Today’s directory -iOS & OpenGL & OpenGL ES & Metal continues its exploration of the memory alignment principle & Calloc.

# First, memory alignment

### 1. Memory alignment

1. Data member alignment rules: The first data member of a struct or union is stored at offset 0, and the starting position of each subsequent data member is from the size of the member or the size of the member’s children (as long as the member has children, such as: Array, structure, etc.). (for example: int is 4 bytes, so it is stored from an integer multiple of 4)

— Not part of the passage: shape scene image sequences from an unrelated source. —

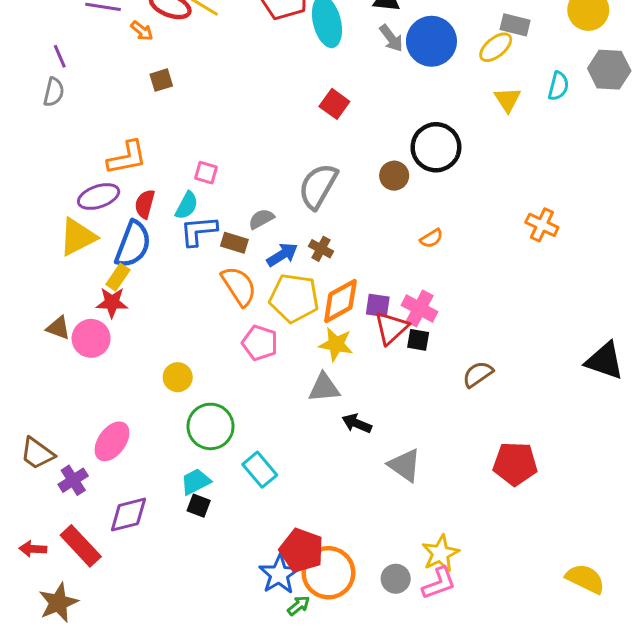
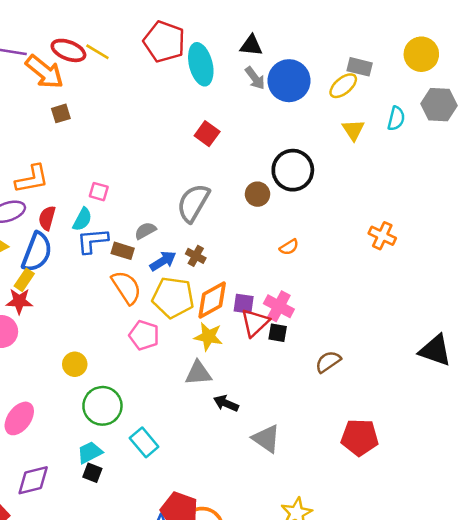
orange arrow: (142, 31) -> (44, 72), size x2.0

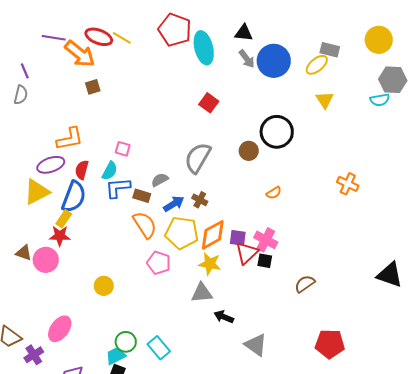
cyan semicircle: (396, 118) -> (380, 100), moved, turned 66
green circle: (102, 406) -> (126, 342), moved, size x0.7

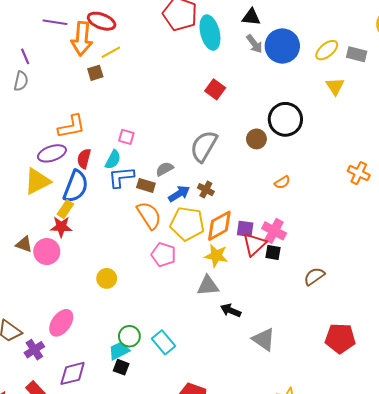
yellow line: (122, 38) -> (111, 52), moved, turned -60
gray rectangle: (330, 50) -> (357, 54), moved
orange arrow: (80, 54) -> (82, 39), turned 56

2. Struct as members: If a structure has some struct members, the struct members are stored as integer multiples of the size of the largest element in the structure. Char (1) int (4) double (8); char (1) int (4); B should be stored from an integer multiple of 8.

3. The total sizeof the structure, the result of sizeof, must be an integer multiple of the largest internal member of the structure.

### 2. Code interpretation

Let’s start with a graph of reference values

The code:

``Struct YStruct1 {char a; // int YStruct1 {char a; // char = 1 double b; // char = 1 double b; // char = 1 double b Int c; int c; // Start with 16, just 16 is a multiple of 4, and end with 16~19 short d; } MyStruct1;} MyStruct1;} MyStruct1;} MyStruct1; struct YStruct2 { double b; // 0~7 char a; // 8 int c; // 9 is not an integer multiple of 4. // Start 16, 16~17. The last one is 17, a multiple of 8, and the last one is 16~24. struct YStruct3 { double b; // 0~7 int c; // 8~11 char a; // 12 short d; / / 13 ~ 14. Completion, and finally 13~16} MyStruct3; // Let's look at the structure inside the structure. Struct YStruct4 {double b; // 0~7 int c; // 8~11 char a; // 12 short d; // 13~14 struct YStruct2 e; // We know that the largest element in YStruct2 is 8, so we need to start with a multiple of 8, so we need to start with 16, (13~14) and complete with (15), 16+24. And then 16 to 40, which happens to be an integer of 8. Print: NSLog (@ "% lu lu lu lu - % % - %", sizeof (MyStruct1), sizeof (MyStruct2), sizeof (MyStruct3), sizeof (MyStruct4)); Results: 24-24-16-40Copy the code``

There is also some memory optimization involved, for example, if every attribute is 8-byte aligned, YStruct3 should take 32 bytes, but after memory alignment, it only takes 16 bytes, saving memory space

### 3. The object allocates memory VS the system allocates memory

The size method was mentioned at the end of the previous article. size_t size = cls->instanceSize(extraBytes); Let’s create an object, declare four properties, and call this method to print size:

``Size_t class_getInstanceSize(Class CLS) {if (! cls) return 0; return cls->alignedInstanceSize(); }Copy the code``

Person. H statement only

``````@interface Person : NSObject

@property (nonatomic, copy) NSString *name;
@property (nonatomic, assign) int age;
@property (nonatomic, assign) long height;
@property (nonatomic, strong) NSString *hobby;

@end
Copy the code``````

ViewController.m

``Person *per = [Person alloc]; //isa //8 per.name = @"superMan"; //8 per.age = 18; //4 byte alignment + 4 per.height = 185; //8 per.hobby = @" female "; //8 // print: NSLog(@"%lu",class_getInstanceSize([per class])); // Result: 40Copy the code``

There are only 4 attributes, 4 x 8 = 32. Why 40? Here’s a little tidbit: the first property of an object is ISA. So 5 x 8 is equal to 40.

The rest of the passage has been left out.